WORK REQUIRED
The answer must be every line from the entries below that includes "think".
= Beginning of Section =
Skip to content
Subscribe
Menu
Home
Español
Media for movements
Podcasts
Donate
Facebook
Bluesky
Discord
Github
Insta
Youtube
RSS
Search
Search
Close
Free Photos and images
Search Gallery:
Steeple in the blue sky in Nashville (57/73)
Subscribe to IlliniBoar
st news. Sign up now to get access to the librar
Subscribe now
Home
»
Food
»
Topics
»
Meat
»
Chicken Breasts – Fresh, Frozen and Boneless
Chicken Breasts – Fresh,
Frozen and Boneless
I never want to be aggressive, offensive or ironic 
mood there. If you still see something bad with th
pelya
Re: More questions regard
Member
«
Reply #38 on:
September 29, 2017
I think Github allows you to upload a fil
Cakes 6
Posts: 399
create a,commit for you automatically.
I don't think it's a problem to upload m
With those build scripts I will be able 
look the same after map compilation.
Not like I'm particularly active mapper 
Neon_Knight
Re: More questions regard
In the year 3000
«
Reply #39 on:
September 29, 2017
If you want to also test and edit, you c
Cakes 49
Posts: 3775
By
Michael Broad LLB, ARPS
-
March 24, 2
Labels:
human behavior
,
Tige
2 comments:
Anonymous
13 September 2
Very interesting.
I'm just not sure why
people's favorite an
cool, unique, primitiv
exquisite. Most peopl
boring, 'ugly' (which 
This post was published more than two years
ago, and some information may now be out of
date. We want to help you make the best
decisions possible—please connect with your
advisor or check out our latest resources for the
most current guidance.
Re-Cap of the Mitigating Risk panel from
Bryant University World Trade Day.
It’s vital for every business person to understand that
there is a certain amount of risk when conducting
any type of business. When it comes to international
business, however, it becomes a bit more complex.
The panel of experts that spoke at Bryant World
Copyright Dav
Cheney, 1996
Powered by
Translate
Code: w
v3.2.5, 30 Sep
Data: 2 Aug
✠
= End of Section =
= Beginning of Section =
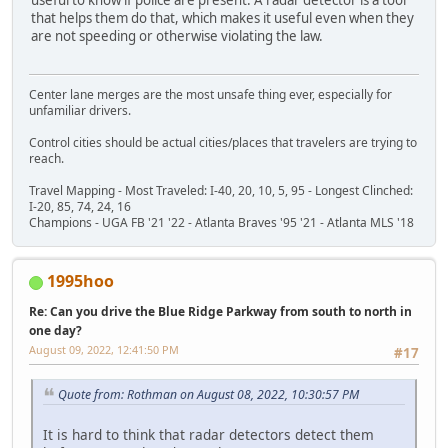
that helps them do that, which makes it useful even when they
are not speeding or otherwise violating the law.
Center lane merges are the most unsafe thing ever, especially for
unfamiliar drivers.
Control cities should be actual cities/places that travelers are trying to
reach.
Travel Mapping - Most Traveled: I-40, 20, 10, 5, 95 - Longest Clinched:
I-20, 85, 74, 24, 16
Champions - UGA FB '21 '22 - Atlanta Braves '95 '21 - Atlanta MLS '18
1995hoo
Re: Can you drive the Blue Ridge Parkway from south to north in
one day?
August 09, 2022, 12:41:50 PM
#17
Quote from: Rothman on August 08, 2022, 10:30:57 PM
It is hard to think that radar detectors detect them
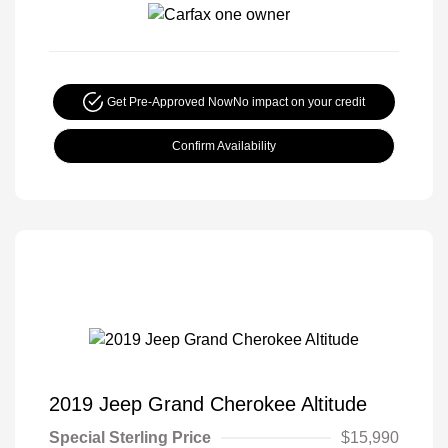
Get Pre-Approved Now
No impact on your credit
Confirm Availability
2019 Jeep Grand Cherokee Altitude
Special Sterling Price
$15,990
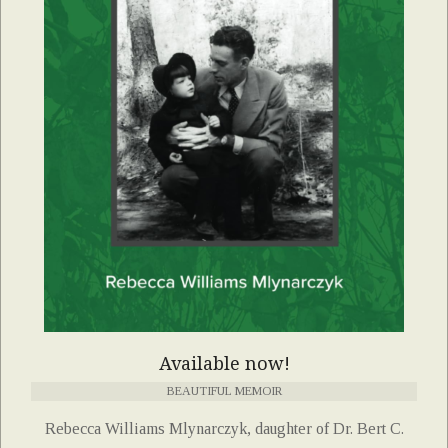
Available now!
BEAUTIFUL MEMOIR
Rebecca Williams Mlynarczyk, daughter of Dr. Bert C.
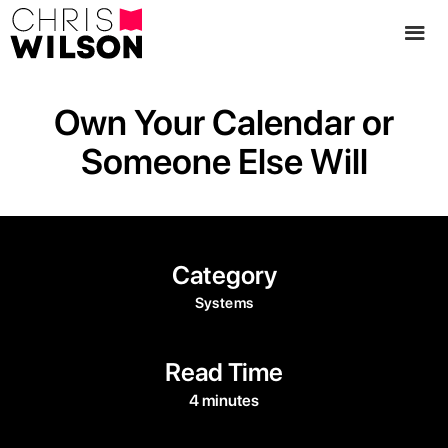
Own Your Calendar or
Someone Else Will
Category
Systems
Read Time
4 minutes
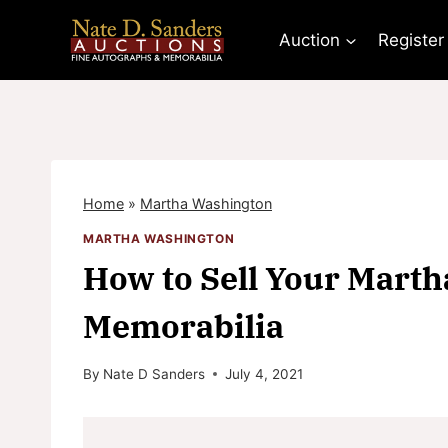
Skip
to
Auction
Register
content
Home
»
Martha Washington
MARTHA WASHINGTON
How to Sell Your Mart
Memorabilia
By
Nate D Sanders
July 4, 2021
= End of Section =
RESPONSE TO THE TASK
I think Github allows you to upload a fil
I don't think it's a problem to upload m
It is hard to think that radar detectors detect them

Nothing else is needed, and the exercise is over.